Really Small(s) GPS

Hi peeps, I have been wanting to make a small GPS device (GPS receiver and some sort of screen) that I could carry around for a while now, but I didn’t want it to be too big, so I made this. Mission accomplished.

This unit is explained in the video above, but is basically a GPS receiver, 1 CR1220 battery for the RTC on the GPS breakout, one of my Square Inch of Goodness boards, one 128×32 OLED display, three 6mm buttons, and a 400mAh Li-Po Battery (from Sparkfun). It even has FTDI headers on it so I can update the firmware with ease (with my own FTDI adapter!). The awesome part is that all of those things fit in an Altoids Smalls tin, measuring 2.15″ (W), 1.35″ (L), and .56″ (H), or 55mm (W), 34mm (L), and 14mm (H).
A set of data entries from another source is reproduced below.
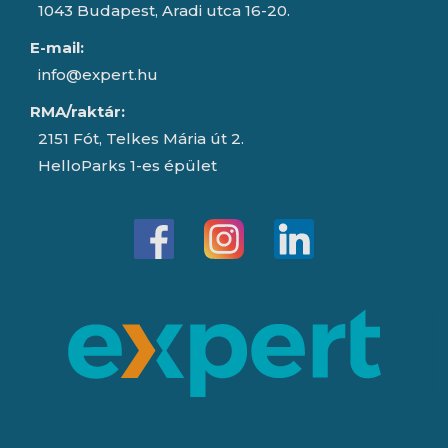
1043 Budapest, Aradi utca 16-20.
E-mail:
info@expert.hu
RMA/raktár:
2151 Fót, Telkes Mária út 2.
HelloParks 1-es épület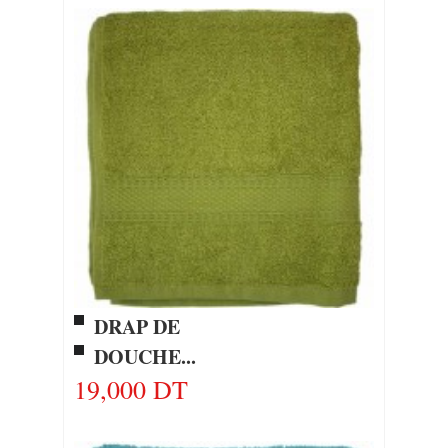
DRAP DE
DOUCHE...
19,000 DT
The GPS breakout board is from Adafruit and uses the MTK3339 GPS module, and man does it work well. I have had other GPS modules that worked, but it was a fight. If you’re thinking about putting GPS in a project, use this. They also have a great library for it. They even have the raw MTK3339 GPS module if you want to use your board. Read the Adafruit product page for all the features, there are many.

The 128×32 OLED display is also from Adafruit, it works well and has the typical OLED crispiness. Very easy to read, even in sunlight, for the size and you can even multiply the text size if you want to.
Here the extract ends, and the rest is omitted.